By ANNE ASHWORTH, Daily Mail, 7 December 2024:
An astonishing £52billion worth of UK-listed businesses have succumbed to bids or mergers in 2024, in a feeding frenzy of deals that provokes concern – but also indicates an opportunity.
The shrinking of our stock market is bad news for the economy – the pace of departures is the fastest for a decade.
But the payback for investors from takeover mania can be gratifying, suggesting that British shares are worth a bet now.
So, enough of Black Friday and its often-so-so bargains. Is this the area where you could make a mint, especially given this week’s forecast from the Swiss fund management group Pictet that the UK market could be less adversely affected than the rest of Europe by the Trump administration’s tariffs policy?
Trade buyers and US private equity groups are eager to indulge their appetite for businesses that appear irresistibly cheap and may not stay that way..
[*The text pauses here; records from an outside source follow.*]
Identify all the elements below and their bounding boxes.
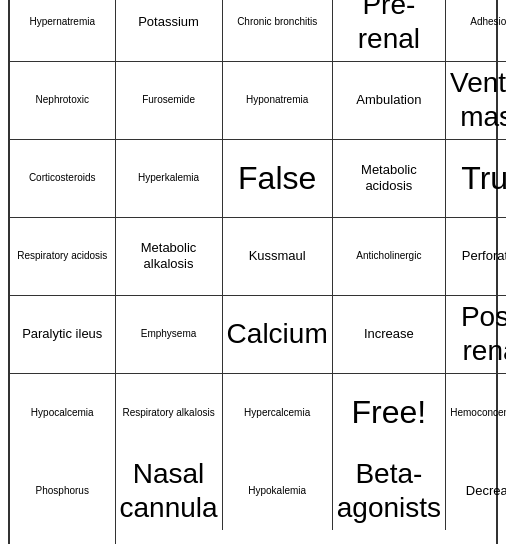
bingo-cell[interactable]: Decrease [446,452,506,530]
cell-label: Anticholinergic [356,250,421,262]
bingo-cell[interactable]: Respiratory alkalosis [116,374,223,452]
cell-label: Adhesions [470,16,506,28]
bingo-cell[interactable]: Corticosteroids [10,140,116,218]
cell-label: Free! [352,393,427,431]
bingo-cell[interactable]: Nephrotoxic [10,62,116,140]
cell-label: Nephrotoxic [36,94,89,106]
bingo-cell[interactable]: True [446,140,506,218]
cell-label: True [461,159,506,197]
bingo-cell[interactable]: Hyperkalemia [116,140,223,218]
bingo-cell[interactable]: Anticholinergic [333,218,446,296]
cell-label: Hypernatremia [29,16,95,28]
bingo-cell[interactable]: Nasal cannula [116,452,223,530]
bingo-cell[interactable]: Hypernatremia [10,0,116,62]
bingo-cell[interactable]: Potassium [116,0,223,62]
bingo-cell[interactable]: Isotonic [10,530,116,545]
cell-label: Ambulation [356,92,421,108]
cell-label: Hyponatremia [246,94,308,106]
bingo-cell[interactable]: Metabolic alkalosis [116,218,223,296]
bingo-cell[interactable]: Increase [333,296,446,374]
cell-label: Nasal cannula [120,457,218,524]
bingo-cell[interactable]: Hyponatremia [223,62,333,140]
bingo-cell[interactable]: Post-renal [446,296,506,374]
cell-label: Venturi mask [450,66,506,133]
cell-label: Post-renal [450,300,506,367]
cell-label: Potassium [138,14,199,30]
bingo-cell[interactable]: Chronic bronchitis [223,0,333,62]
cell-label: Increase [364,326,414,342]
bingo-cell[interactable]: Kussmaul [223,218,333,296]
cell-label: Respiratory alkalosis [122,407,214,419]
cell-label: False [238,159,316,197]
bingo-card: BINGO HypernatremiaPotassiumChronic bron… [8,0,498,544]
cell-label: Corticosteroids [29,172,96,184]
bingo-cell[interactable]: Pre-renal [333,0,446,62]
bingo-cell[interactable]: Furosemide [116,62,223,140]
cell-label: Emphysema [141,328,197,340]
cell-label: Calcium [227,317,328,351]
bingo-cell[interactable]: Respiratory acidosis [10,218,116,296]
cell-label: Hyperkalemia [138,172,199,184]
cell-label: Kussmaul [249,248,306,264]
bingo-cell[interactable]: Venturi mask [446,62,506,140]
bingo-cell[interactable]: Ambulation [333,62,446,140]
bingo-cell[interactable]: Beta-agonists [333,452,446,530]
bingo-cell[interactable]: Hypocalcemia [10,374,116,452]
bingo-cell[interactable]: Phosphorus [10,452,116,530]
bingo-cell[interactable]: Paralytic ileus [10,296,116,374]
bingo-cell[interactable]: Hypokalemia [223,452,333,530]
bingo-grid: HypernatremiaPotassiumChronic bronchitis… [10,0,496,544]
bingo-cell[interactable]: Metabolic acidosis [333,140,446,218]
bingo-cell[interactable]: Hemoconcentration [446,374,506,452]
cell-label: Pre-renal [337,0,441,56]
cell-label: Respiratory acidosis [17,250,107,262]
cell-label: Chronic bronchitis [237,16,317,28]
cell-label: Perforation [462,248,506,264]
bingo-cell[interactable]: Perforation [446,218,506,296]
bingo-cell[interactable]: Free! [333,374,446,452]
cell-label: Phosphorus [36,485,89,497]
bingo-cell[interactable]: Calcium [223,296,333,374]
bingo-cell[interactable]: Adhesions [446,0,506,62]
bingo-cell[interactable]: Hypercalcemia [223,374,333,452]
cell-label: Hemoconcentration [450,407,506,419]
cell-label: Hypocalcemia [31,407,94,419]
cell-label: Paralytic ileus [22,326,102,342]
bingo-cell[interactable]: False [223,140,333,218]
cell-label: Metabolic alkalosis [120,240,218,271]
cell-label: Hypokalemia [248,485,306,497]
cell-label: Metabolic acidosis [337,162,441,193]
cell-label: Beta-agonists [337,457,441,524]
bingo-cell[interactable]: Emphysema [116,296,223,374]
cell-label: Furosemide [142,94,195,106]
cell-label: Hypercalcemia [244,407,310,419]
cell-label: Decrease [466,483,506,499]
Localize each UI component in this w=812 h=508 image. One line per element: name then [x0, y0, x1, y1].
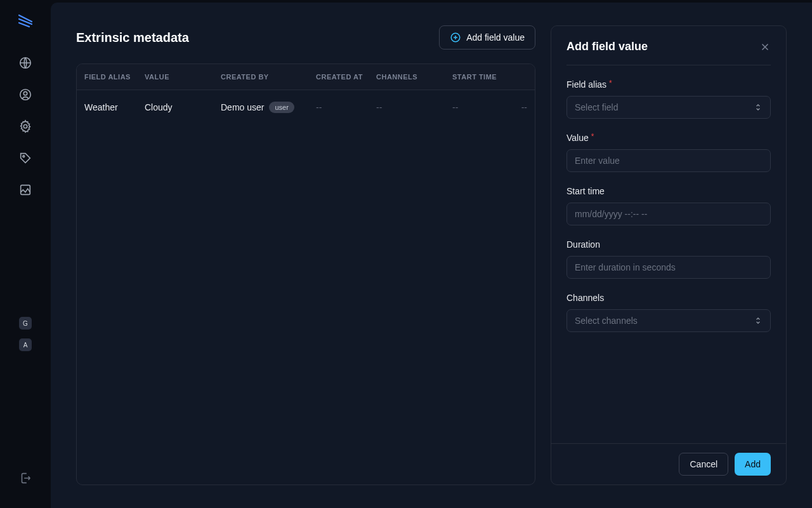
th-start-time: START TIME	[452, 73, 513, 81]
metadata-table: FIELD ALIAS VALUE CREATED BY CREATED AT …	[76, 64, 535, 485]
svg-point-3	[23, 124, 27, 128]
svg-point-1	[20, 90, 31, 100]
app-logo[interactable]	[15, 10, 36, 30]
add-field-value-button[interactable]: Add field value	[439, 25, 535, 50]
cell-start-time: --	[452, 102, 513, 112]
cell-field-alias: Weather	[84, 102, 145, 112]
panel-footer: Cancel Add	[551, 443, 786, 485]
chevron-updown-icon	[754, 103, 763, 112]
th-created-by: CREATED BY	[221, 73, 316, 81]
role-pill: user	[269, 102, 294, 113]
tag-icon[interactable]	[18, 151, 32, 165]
svg-point-4	[23, 156, 25, 157]
sidebar: G A	[0, 0, 51, 508]
channels-placeholder: Select channels	[575, 316, 638, 326]
start-time-input[interactable]	[566, 203, 771, 225]
field-alias-select[interactable]: Select field	[566, 96, 771, 119]
add-button[interactable]: Add	[735, 453, 771, 476]
start-time-label: Start time	[566, 186, 771, 196]
globe-icon[interactable]	[18, 56, 32, 70]
duration-label: Duration	[566, 239, 771, 250]
close-icon	[759, 41, 771, 53]
sidebar-badges: G A	[19, 317, 32, 351]
cell-end: --	[513, 102, 527, 112]
value-input[interactable]	[566, 149, 771, 172]
panel-title: Add field value	[566, 40, 648, 53]
table-row[interactable]: Weather Cloudy Demo user user -- -- -- -…	[77, 90, 535, 124]
table-header: FIELD ALIAS VALUE CREATED BY CREATED AT …	[77, 64, 535, 90]
panel-header: Add field value	[566, 40, 771, 65]
th-field-alias: FIELD ALIAS	[84, 73, 145, 81]
image-icon[interactable]	[18, 183, 32, 197]
avatar-badge-g[interactable]: G	[19, 317, 32, 330]
th-value: VALUE	[145, 73, 221, 81]
close-panel-button[interactable]	[759, 41, 771, 53]
channels-label: Channels	[566, 293, 771, 303]
th-created-at: CREATED AT	[316, 73, 376, 81]
duration-input[interactable]	[566, 256, 771, 279]
cell-value: Cloudy	[145, 102, 221, 112]
field-alias-placeholder: Select field	[575, 102, 618, 112]
add-field-value-label: Add field value	[466, 32, 525, 43]
channels-select[interactable]: Select channels	[566, 309, 771, 332]
field-alias-label: Field alias	[566, 79, 771, 90]
avatar-badge-a[interactable]: A	[19, 338, 32, 351]
cell-created-at: --	[316, 102, 376, 112]
created-by-name: Demo user	[221, 102, 264, 112]
search-user-icon[interactable]	[18, 88, 32, 102]
page-header: Extrinsic metadata Add field value	[76, 25, 535, 50]
cell-channels: --	[376, 102, 452, 112]
nav-icons	[18, 56, 32, 197]
cell-created-by: Demo user user	[221, 102, 316, 113]
plus-circle-icon	[450, 32, 461, 43]
gear-icon[interactable]	[18, 119, 32, 133]
th-channels: CHANNELS	[376, 73, 452, 81]
main-content: Extrinsic metadata Add field value FIELD…	[51, 3, 812, 508]
logout-icon[interactable]	[18, 471, 32, 485]
page-title: Extrinsic metadata	[76, 30, 189, 45]
svg-point-2	[23, 91, 27, 95]
content-left: Extrinsic metadata Add field value FIELD…	[76, 25, 535, 485]
chevron-updown-icon	[754, 316, 763, 325]
value-label: Value	[566, 133, 771, 143]
table-body: Weather Cloudy Demo user user -- -- -- -…	[77, 90, 535, 485]
cancel-button[interactable]: Cancel	[679, 453, 728, 476]
add-field-value-panel: Add field value Field alias Select field…	[551, 25, 787, 485]
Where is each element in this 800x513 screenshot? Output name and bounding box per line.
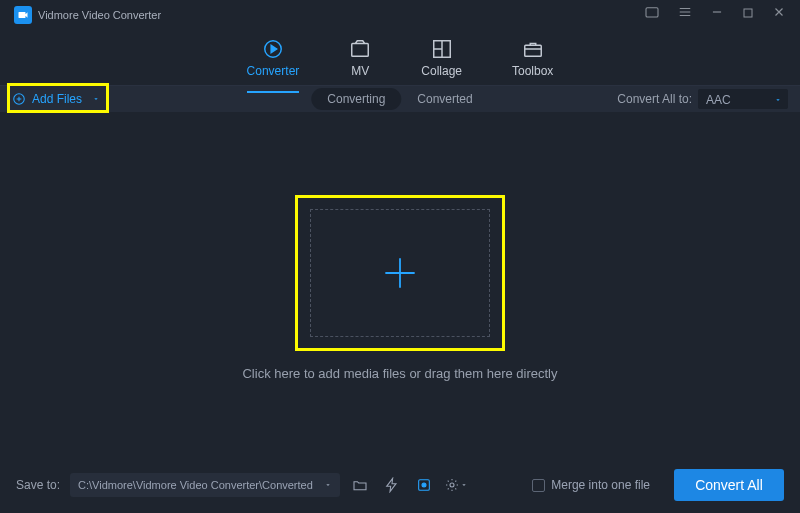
plus-circle-icon (12, 92, 26, 106)
gpu-accel-button[interactable] (380, 473, 404, 497)
app-title: Vidmore Video Converter (38, 9, 161, 21)
save-to-path: C:\Vidmore\Vidmore Video Converter\Conve… (78, 479, 313, 491)
tab-converter-label: Converter (247, 64, 300, 78)
minimize-icon[interactable] (710, 5, 724, 25)
chevron-down-icon (92, 95, 100, 103)
mv-icon (349, 38, 371, 60)
chevron-down-icon (774, 96, 782, 104)
drop-zone-inner (310, 209, 490, 337)
convert-all-to-dropdown[interactable]: AAC (698, 89, 788, 109)
feedback-icon[interactable] (644, 5, 660, 25)
merge-into-one-toggle[interactable]: Merge into one file (532, 478, 650, 492)
open-folder-button[interactable] (348, 473, 372, 497)
svg-rect-1 (744, 9, 752, 17)
window-controls (644, 5, 786, 25)
tab-collage-label: Collage (421, 64, 462, 78)
svg-rect-0 (646, 8, 658, 17)
plus-icon (378, 251, 422, 295)
save-to-label: Save to: (16, 478, 60, 492)
status-tabs: Converting Converted (311, 88, 488, 110)
convert-all-to-value: AAC (706, 93, 731, 107)
maximize-icon[interactable] (742, 5, 754, 25)
tab-mv-label: MV (351, 64, 369, 78)
svg-point-8 (422, 483, 426, 487)
settings-button[interactable] (444, 473, 468, 497)
sub-bar: Add Files Converting Converted Convert A… (0, 86, 800, 112)
converter-icon (262, 38, 284, 60)
collage-icon (431, 38, 453, 60)
main-tabs: Converter MV Collage Toolbox (0, 30, 800, 86)
main-area: Click here to add media files or drag th… (0, 112, 800, 457)
chevron-down-icon (324, 481, 332, 489)
chevron-down-icon (460, 481, 468, 489)
drop-zone[interactable] (298, 198, 502, 348)
toolbox-icon (522, 38, 544, 60)
close-icon[interactable] (772, 5, 786, 25)
convert-all-to-label: Convert All to: (617, 92, 692, 106)
menu-icon[interactable] (678, 5, 692, 25)
merge-label: Merge into one file (551, 478, 650, 492)
tab-mv[interactable]: MV (349, 38, 371, 78)
tab-toolbox-label: Toolbox (512, 64, 553, 78)
drop-hint-text: Click here to add media files or drag th… (242, 366, 557, 381)
tab-collage[interactable]: Collage (421, 38, 462, 78)
titlebar: Vidmore Video Converter (0, 0, 800, 30)
tab-converter[interactable]: Converter (247, 38, 300, 78)
subtab-converted[interactable]: Converted (401, 88, 488, 110)
svg-point-9 (450, 483, 454, 487)
convert-all-to: Convert All to: AAC (617, 89, 788, 109)
high-speed-button[interactable] (412, 473, 436, 497)
bottom-bar: Save to: C:\Vidmore\Vidmore Video Conver… (0, 457, 800, 513)
checkbox-icon (532, 479, 545, 492)
convert-all-button[interactable]: Convert All (674, 469, 784, 501)
svg-rect-3 (352, 43, 369, 56)
add-files-label: Add Files (32, 92, 82, 106)
add-files-button[interactable]: Add Files (12, 92, 100, 106)
subtab-converting[interactable]: Converting (311, 88, 401, 110)
save-to-dropdown[interactable]: C:\Vidmore\Vidmore Video Converter\Conve… (70, 473, 340, 497)
tab-toolbox[interactable]: Toolbox (512, 38, 553, 78)
app-logo-icon (14, 6, 32, 24)
svg-rect-5 (524, 45, 541, 56)
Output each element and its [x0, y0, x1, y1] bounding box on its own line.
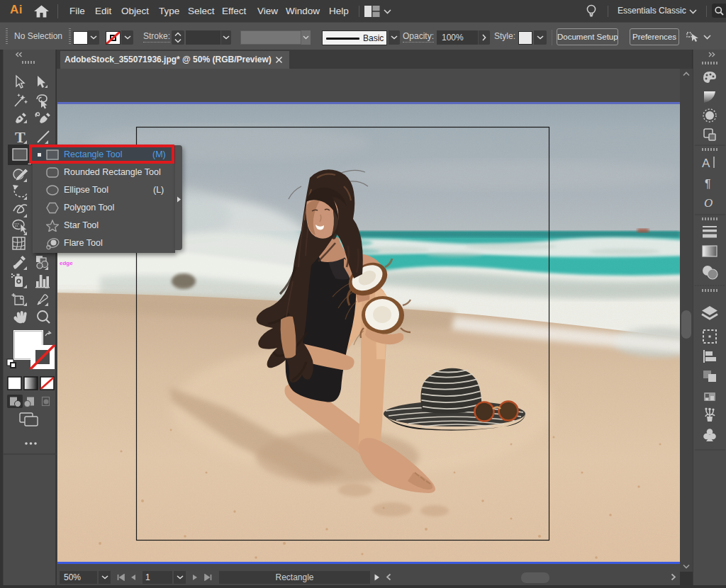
svg-text:A: A	[702, 157, 710, 170]
svg-text:¶: ¶	[705, 178, 711, 190]
svg-text:O: O	[704, 196, 713, 210]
Why is UK plc so alluring to predators? Ian Lance and Nick Purves, managers of the Temple Bar investment trust, say that shares have been ground down by short-term pessimism – and by UK pension funds preferring to put money into the US and other markets..
So attractive are the valuations of UK shares at present that some analysts argue that ‘everything is for sale’.
There has already been a large amount of consolidation in the investment trust sector. The Alliance and Witan trusts got together to form Alliance Witan which joined the FTSE 100 this week. If you are ready for adventure, James Carthew of QuotedData suggests renewable energy trusts, such as Bluefield Solar, Greencoat Renewables or NextEnergy Solar.